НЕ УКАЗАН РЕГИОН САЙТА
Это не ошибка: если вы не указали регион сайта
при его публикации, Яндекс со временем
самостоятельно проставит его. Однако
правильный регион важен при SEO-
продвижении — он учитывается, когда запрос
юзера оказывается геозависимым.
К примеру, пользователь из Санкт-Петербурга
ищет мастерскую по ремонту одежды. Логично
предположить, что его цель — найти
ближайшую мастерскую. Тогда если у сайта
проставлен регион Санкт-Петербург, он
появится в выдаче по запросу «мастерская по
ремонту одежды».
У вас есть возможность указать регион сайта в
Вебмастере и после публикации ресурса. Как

■ ■ ■ ■

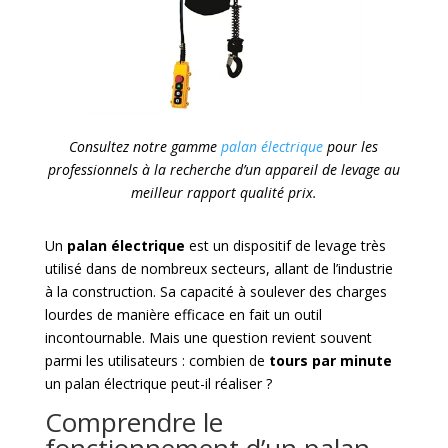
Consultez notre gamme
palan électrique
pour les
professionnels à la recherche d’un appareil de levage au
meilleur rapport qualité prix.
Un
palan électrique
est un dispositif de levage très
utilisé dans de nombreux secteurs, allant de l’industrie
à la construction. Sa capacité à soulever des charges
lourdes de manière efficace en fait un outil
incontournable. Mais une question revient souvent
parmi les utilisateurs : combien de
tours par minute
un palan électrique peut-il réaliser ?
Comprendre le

■ ■ ■ ■

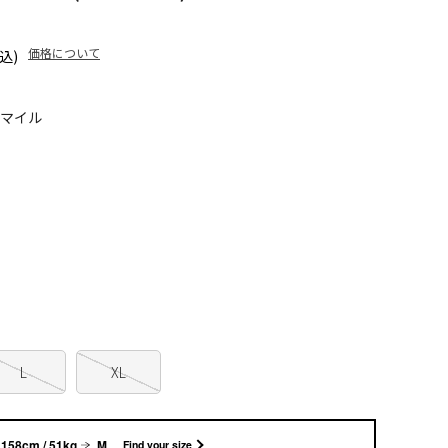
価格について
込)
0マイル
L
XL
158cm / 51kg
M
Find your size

■ ■ ■ ■

WHAT IS NEEDED
Every line above from the line with "incontournable. Mais une" to the line with "Comprendre le", inclusive, must be returned exactly; no other line belongs in the reply.

EXERCISE OUTPUT
incontournable. Mais une question revient souvent
parmi les utilisateurs : combien de
tours par minute
un palan électrique peut-il réaliser ?
Comprendre le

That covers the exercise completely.